Publication year - 2017
Publication title -
production and operations management
Language(s) - English
Resource type - Journals
SCImago Journal Rank - 3.279
H-Index - 110
eISSN - 1937-5956
pISSN - 1059-1478
DOI - 10.1111/poms.12741
Subject(s) - revenue , service (business) , test (biology) , business , marketing , scale (ratio) , computer science , microeconomics , economics , finance , paleontology , physics , quantum mechanics , biology
Large‐scale, web‐based service marketplaces have recently emerged as a new resource for customers who need quick resolutions for their short‐term problems. Due to the temporary nature of the relations between customers and service providers (agents) in these marketplaces, customers may not have an opportunity to assess the ability of an agent before their service completion.

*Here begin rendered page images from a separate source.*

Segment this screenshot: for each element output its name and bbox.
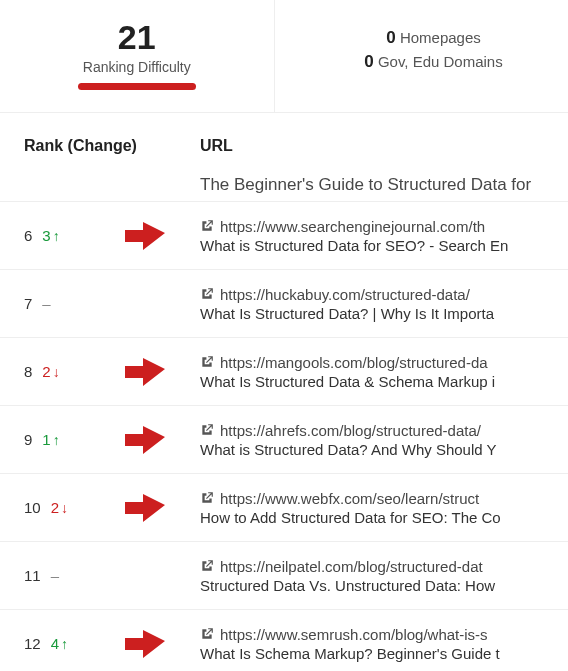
- external-link-icon: [200, 627, 214, 641]
- url-cell: https://www.semrush.com/blog/what-is-sWh…: [200, 626, 568, 662]
- url-text: https://www.searchenginejournal.com/th: [220, 218, 485, 235]
- arrow-up-icon: ↑: [53, 228, 60, 244]
- domain-stats: 0 Homepages 0 Gov, Edu Domains: [275, 0, 569, 112]
- rank-change: 2↓: [42, 363, 59, 380]
- rank-change-value: 3: [42, 227, 50, 244]
- url-text: https://ahrefs.com/blog/structured-data/: [220, 422, 481, 439]
- url-text: https://mangools.com/blog/structured-da: [220, 354, 488, 371]
- table-row[interactable]: 63↑https://www.searchenginejournal.com/t…: [0, 201, 568, 269]
- flag-cell: [90, 357, 200, 387]
- rank-change: 3↑: [42, 227, 59, 244]
- result-title: What Is Structured Data & Schema Markup …: [200, 373, 568, 390]
- url-text: https://www.webfx.com/seo/learn/struct: [220, 490, 479, 507]
- stat-homepages-value: 0: [382, 28, 396, 48]
- summary-panel: 21 Ranking Difficulty 0 Homepages 0 Gov,…: [0, 0, 568, 113]
- ranking-difficulty-label: Ranking Difficulty: [10, 59, 264, 75]
- arrow-down-icon: ↓: [53, 364, 60, 380]
- rank-change: –: [51, 567, 59, 584]
- result-url[interactable]: https://www.webfx.com/seo/learn/struct: [200, 490, 568, 507]
- table-row[interactable]: 124↑https://www.semrush.com/blog/what-is…: [0, 609, 568, 671]
- results-table: 63↑https://www.searchenginejournal.com/t…: [0, 201, 568, 671]
- url-cell: https://www.webfx.com/seo/learn/structHo…: [200, 490, 568, 526]
- external-link-icon: [200, 423, 214, 437]
- rank-number: 8: [24, 363, 32, 380]
- external-link-icon: [200, 287, 214, 301]
- pointer-left-icon: [125, 629, 165, 659]
- external-link-icon: [200, 219, 214, 233]
- pointer-left-icon: [125, 425, 165, 455]
- result-url[interactable]: https://huckabuy.com/structured-data/: [200, 286, 568, 303]
- rank-number: 11: [24, 567, 41, 584]
- stat-gov-edu-label: Gov, Edu Domains: [378, 53, 503, 70]
- external-link-icon: [200, 491, 214, 505]
- result-title: How to Add Structured Data for SEO: The …: [200, 509, 568, 526]
- result-url[interactable]: https://mangools.com/blog/structured-da: [200, 354, 568, 371]
- external-link-icon: [200, 559, 214, 573]
- rank-change-value: 2: [51, 499, 59, 516]
- rank-change-value: 1: [42, 431, 50, 448]
- url-cell: https://www.searchenginejournal.com/thWh…: [200, 218, 568, 254]
- rank-cell: 82↓: [24, 363, 90, 380]
- table-row[interactable]: 82↓https://mangools.com/blog/structured-…: [0, 337, 568, 405]
- result-url[interactable]: https://www.searchenginejournal.com/th: [200, 218, 568, 235]
- table-row[interactable]: 11–https://neilpatel.com/blog/structured…: [0, 541, 568, 609]
- result-title: What Is Schema Markup? Beginner's Guide …: [200, 645, 568, 662]
- url-text: https://www.semrush.com/blog/what-is-s: [220, 626, 488, 643]
- url-cell: https://huckabuy.com/structured-data/Wha…: [200, 286, 568, 322]
- table-row[interactable]: 7–https://huckabuy.com/structured-data/W…: [0, 269, 568, 337]
- result-title: Structured Data Vs. Unstructured Data: H…: [200, 577, 568, 594]
- rank-change: 4↑: [51, 635, 68, 652]
- rank-change-value: 2: [42, 363, 50, 380]
- rank-cell: 102↓: [24, 499, 90, 516]
- rank-cell: 7–: [24, 295, 90, 312]
- rank-change-value: 4: [51, 635, 59, 652]
- arrow-up-icon: ↑: [53, 432, 60, 448]
- stat-gov-edu: 0 Gov, Edu Domains: [305, 52, 559, 72]
- url-cell: https://ahrefs.com/blog/structured-data/…: [200, 422, 568, 458]
- stat-gov-edu-value: 0: [360, 52, 374, 72]
- rank-cell: 124↑: [24, 635, 90, 652]
- rank-cell: 11–: [24, 567, 90, 584]
- flag-cell: [90, 425, 200, 455]
- table-row[interactable]: 91↑https://ahrefs.com/blog/structured-da…: [0, 405, 568, 473]
- pointer-left-icon: [125, 357, 165, 387]
- table-header: Rank (Change) URL: [0, 113, 568, 175]
- result-title: What Is Structured Data? | Why Is It Imp…: [200, 305, 568, 322]
- result-url[interactable]: https://neilpatel.com/blog/structured-da…: [200, 558, 568, 575]
- result-url[interactable]: https://www.semrush.com/blog/what-is-s: [200, 626, 568, 643]
- url-cell: https://mangools.com/blog/structured-daW…: [200, 354, 568, 390]
- rank-number: 6: [24, 227, 32, 244]
- flag-cell: [90, 493, 200, 523]
- ranking-difficulty-card: 21 Ranking Difficulty: [0, 0, 275, 112]
- pointer-left-icon: [125, 493, 165, 523]
- header-rank: Rank (Change): [24, 137, 200, 155]
- flag-cell: [90, 221, 200, 251]
- ranking-difficulty-value: 21: [10, 18, 264, 57]
- rank-number: 7: [24, 295, 32, 312]
- result-url[interactable]: https://ahrefs.com/blog/structured-data/: [200, 422, 568, 439]
- rank-number: 10: [24, 499, 41, 516]
- url-text: https://neilpatel.com/blog/structured-da…: [220, 558, 483, 575]
- header-url: URL: [200, 137, 568, 155]
- pointer-left-icon: [125, 221, 165, 251]
- url-text: https://huckabuy.com/structured-data/: [220, 286, 470, 303]
- flag-cell: [90, 629, 200, 659]
- stat-homepages-label: Homepages: [400, 29, 481, 46]
- arrow-down-icon: ↓: [61, 500, 68, 516]
- rank-cell: 63↑: [24, 227, 90, 244]
- rank-cell: 91↑: [24, 431, 90, 448]
- rank-change: 2↓: [51, 499, 68, 516]
- external-link-icon: [200, 355, 214, 369]
- rank-number: 9: [24, 431, 32, 448]
- result-title: What is Structured Data? And Why Should …: [200, 441, 568, 458]
- url-cell: https://neilpatel.com/blog/structured-da…: [200, 558, 568, 594]
- active-underline: [78, 83, 196, 90]
- rank-number: 12: [24, 635, 41, 652]
- rank-change: 1↑: [42, 431, 59, 448]
- table-row[interactable]: 102↓https://www.webfx.com/seo/learn/stru…: [0, 473, 568, 541]
- arrow-up-icon: ↑: [61, 636, 68, 652]
- prev-row-title: The Beginner's Guide to Structured Data …: [0, 175, 568, 201]
- rank-change: –: [42, 295, 50, 312]
- stat-homepages: 0 Homepages: [305, 28, 559, 48]
- result-title: What is Structured Data for SEO? - Searc…: [200, 237, 568, 254]
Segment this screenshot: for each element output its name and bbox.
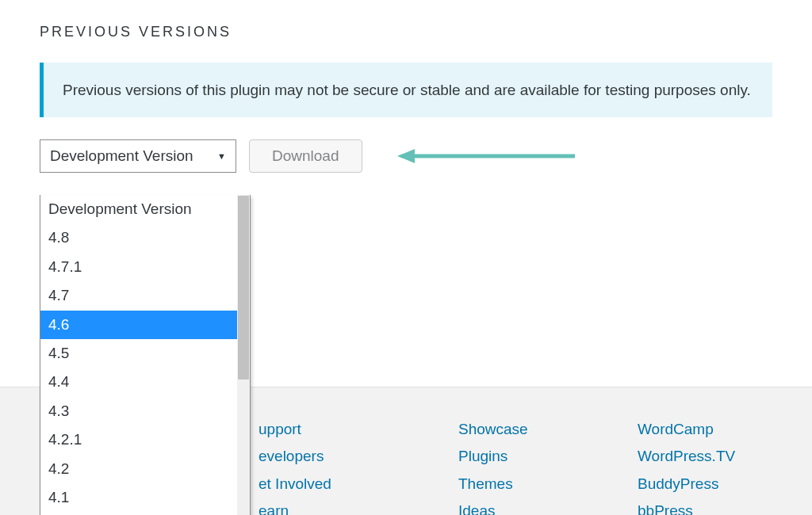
svg-marker-1: [397, 149, 415, 163]
version-option[interactable]: 4.2.1: [40, 425, 250, 454]
footer-link[interactable]: Plugins: [458, 444, 638, 468]
version-select[interactable]: Development Version ▼: [40, 139, 236, 173]
version-option[interactable]: 4.0.2: [40, 512, 250, 515]
section-title: PREVIOUS VERSIONS: [40, 24, 772, 40]
version-option[interactable]: 4.7: [40, 281, 250, 310]
scrollbar-thumb[interactable]: [238, 196, 249, 380]
scrollbar-track[interactable]: [237, 195, 250, 515]
notice-text: Previous versions of this plugin may not…: [63, 82, 751, 98]
version-option[interactable]: 4.2: [40, 455, 250, 483]
version-option[interactable]: Development Version: [40, 195, 250, 223]
version-option[interactable]: 4.1: [40, 483, 250, 512]
footer-link[interactable]: BuddyPress: [638, 472, 735, 496]
footer-link[interactable]: Ideas: [458, 499, 638, 515]
version-dropdown[interactable]: Development Version4.84.7.14.74.64.54.44…: [40, 195, 251, 515]
footer-link[interactable]: upport: [259, 418, 458, 441]
footer-link[interactable]: Themes: [458, 472, 638, 496]
arrow-annotation-icon: [397, 147, 580, 166]
download-button[interactable]: Download: [249, 139, 362, 173]
footer-link[interactable]: bbPress: [638, 499, 735, 515]
footer-link[interactable]: WordPress.TV: [638, 444, 735, 468]
download-button-label: Download: [272, 147, 339, 165]
footer-link[interactable]: evelopers: [259, 444, 458, 468]
footer-link[interactable]: Showcase: [458, 418, 638, 441]
version-select-value: Development Version: [50, 147, 193, 165]
footer-link[interactable]: et Involved: [259, 472, 458, 496]
notice-banner: Previous versions of this plugin may not…: [40, 63, 772, 117]
version-option[interactable]: 4.8: [40, 223, 250, 252]
version-option[interactable]: 4.7.1: [40, 253, 250, 281]
chevron-down-icon: ▼: [217, 151, 226, 161]
version-option[interactable]: 4.4: [40, 368, 250, 396]
footer-link[interactable]: earn: [259, 499, 458, 515]
version-option[interactable]: 4.3: [40, 397, 250, 425]
version-option[interactable]: 4.6: [40, 311, 250, 339]
footer-link[interactable]: WordCamp: [638, 418, 735, 441]
version-option[interactable]: 4.5: [40, 339, 250, 368]
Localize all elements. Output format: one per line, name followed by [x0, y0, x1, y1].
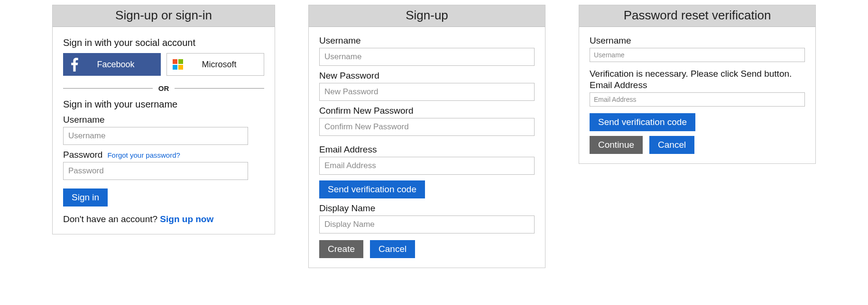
signup-prompt-row: Don't have an account? Sign up now — [63, 214, 264, 224]
password-label: Password — [63, 150, 102, 160]
signup-button-row: Create Cancel — [319, 240, 535, 258]
reset-username-input[interactable] — [590, 48, 805, 62]
forgot-password-link[interactable]: Forgot your password? — [107, 151, 180, 159]
reset-panel: Password reset verification Username Ver… — [579, 5, 816, 164]
social-signin-title: Sign in with your social account — [63, 37, 264, 48]
username-input[interactable] — [63, 127, 248, 145]
verification-message: Verification is necessary. Please click … — [590, 69, 805, 79]
or-text: OR — [153, 84, 175, 92]
confirm-password-label: Confirm New Password — [319, 106, 535, 116]
reset-username-label: Username — [590, 36, 805, 46]
signin-button[interactable]: Sign in — [63, 188, 108, 206]
password-input[interactable] — [63, 162, 248, 180]
reset-email-input[interactable] — [590, 92, 805, 107]
or-divider: OR — [63, 84, 264, 92]
username-label: Username — [63, 115, 264, 125]
facebook-icon — [64, 57, 85, 72]
social-buttons-row: Facebook Microsoft — [63, 53, 264, 76]
continue-button[interactable]: Continue — [590, 136, 643, 154]
signup-cancel-button[interactable]: Cancel — [370, 240, 415, 258]
reset-send-code-button[interactable]: Send verification code — [590, 113, 695, 131]
facebook-button[interactable]: Facebook — [63, 53, 161, 76]
display-name-label: Display Name — [319, 203, 535, 214]
create-button[interactable]: Create — [319, 240, 363, 258]
signup-panel: Sign-up Username New Password Confirm Ne… — [308, 5, 545, 268]
display-name-input[interactable] — [319, 215, 535, 233]
microsoft-button[interactable]: Microsoft — [166, 53, 264, 76]
new-password-input[interactable] — [319, 83, 535, 101]
reset-cancel-button[interactable]: Cancel — [649, 136, 694, 154]
reset-header: Password reset verification — [579, 5, 815, 27]
signup-username-label: Username — [319, 36, 535, 46]
signup-send-code-button[interactable]: Send verification code — [319, 180, 425, 198]
reset-button-row: Continue Cancel — [590, 136, 805, 154]
signup-email-label: Email Address — [319, 144, 535, 155]
signin-panel: Sign-up or sign-in Sign in with your soc… — [52, 5, 275, 234]
facebook-label: Facebook — [85, 60, 160, 70]
microsoft-icon — [167, 59, 189, 70]
signup-prompt: Don't have an account? — [63, 214, 157, 224]
microsoft-label: Microsoft — [189, 60, 264, 70]
signin-body: Sign in with your social account Faceboo… — [53, 27, 275, 234]
signup-body: Username New Password Confirm New Passwo… — [309, 27, 545, 268]
signup-email-input[interactable] — [319, 157, 535, 175]
new-password-label: New Password — [319, 71, 535, 81]
signin-header: Sign-up or sign-in — [53, 5, 275, 27]
reset-body: Username Verification is necessary. Plea… — [579, 27, 815, 163]
confirm-password-input[interactable] — [319, 118, 535, 136]
password-label-row: Password Forgot your password? — [63, 150, 264, 160]
signup-username-input[interactable] — [319, 48, 535, 66]
signup-header: Sign-up — [309, 5, 545, 27]
signup-link[interactable]: Sign up now — [160, 214, 213, 224]
reset-email-label: Email Address — [590, 80, 805, 90]
local-signin-title: Sign in with your username — [63, 99, 264, 110]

On the other hand, the moderating firm has a more sustained relationship with agents, and thus it can provide customers with more information about the abilities of agents through skill screening mechanisms. In this study, we consider a marketplace where the moderating firm can run two skills tests on agents to assess if their skills are above certain thresholds. Our main objective is to evaluate the effectiveness of skill screening as a revenue maximization tool. We, specifically, analyze how much benefit the firm obtains after each additional skill test. We find that skill screening leads to negligible revenue improvements in marketplaces where agent skills are highly compatible and the average service times are similar for all customers. As the compatibility of agent skills weakens or the customers start to vary in their processing time needs, we show that the firm starts to experience sizable improvements in revenue from skill screening. Apparently, the firm can reap the most of these substantial benefits when it runs only one test. For instance, in marketplaces where agents posses uncorrelated skills, the second skill test only brings an additional 2% improvement in revenue. Accounting for possible skill screening costs, we then show the optimality of offering only one test when the compatibility between agent skills is sufficiently low. The results of this study also have important implications in terms of the right level of intervention in the marketplaces we study.